The Port of Dubuque Marina is primarily a transient marina, with limited seasonal slip rentals available. The Port of Dubuque Marina's seventy-eight (78) slips include fifty-four (54) 30", twenty (2) 40", and four (4) 50". By utilizing the end ties, or T-heads of the docks, the Port of Dubuque Marina can accommodate a boat up to 100" in length. The docks are rented out to boaters by the day, with a maximum stay of ten consecutive days. The Port of Dubuque Marina also offers an hourly rate for boaters who would like to dock and stay for only a short time and enjoy some of the many nearby attractions. In addition to slip rentals the Port of Dubuque Marina offers fuel sales (unleaded and diesel), and pump out services to visiting boats. The amenities building houses private boater restrooms with shower and laundry facilities, public restrooms, and a Marina convenience store.

==Location==

The Port of Dubuque Marina is located in the historic Ice Harbor of Dubuque, Iowa. The entrance to the Port of Dubuque Marina is located on mile 597.4 on the Upper Mississippi River. The entrance to the harbor is through the flood control gates of the Senator flood wall which was constructed in 1969. This makes the Port of Dubuque Marina well protected from the current of the Mississippi.
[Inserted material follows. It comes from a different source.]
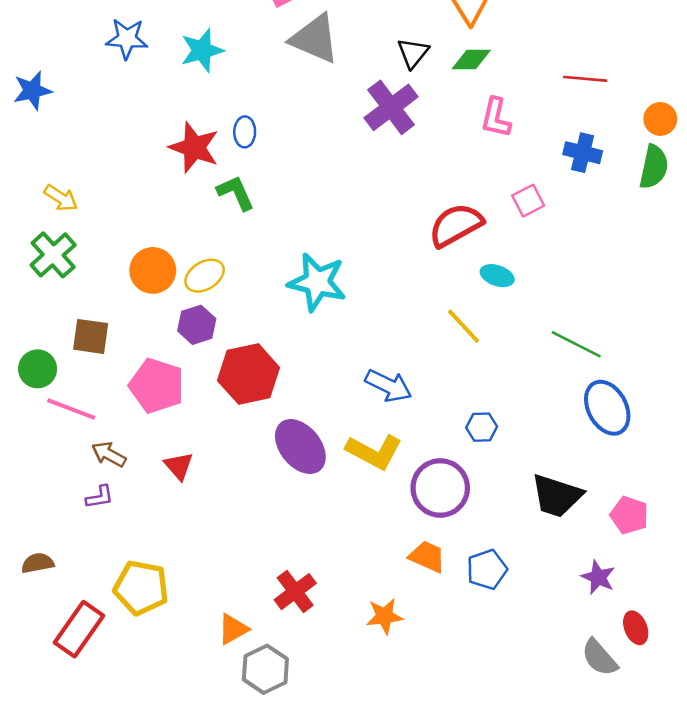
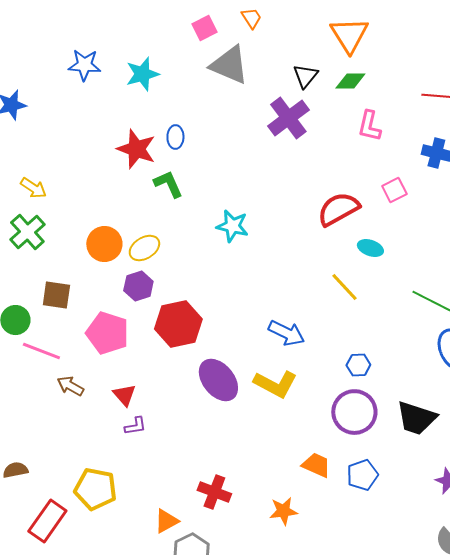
cyan star: (317, 282) -> (232, 226), moved, size x0.7
purple circle: (440, 488) -> (354, 412), moved
purple L-shape: (100, 497) -> (135, 426), moved
red cross: (295, 592) -> (214, 492), turned -32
During high river levels the flood gates are closed, and boat traffic into and out of the Ice Harbor stops.

==History==

The Port of Dubuque Marina and amenities building was constructed with a Boating Infrastructure tier 2 Grant received from the U.S. Fish and Wildlife Service. The project was completed in time for a June 1, 2013 ribbon cutting ceremony held at the neighboring National Mississippi River Museum and Aquarium.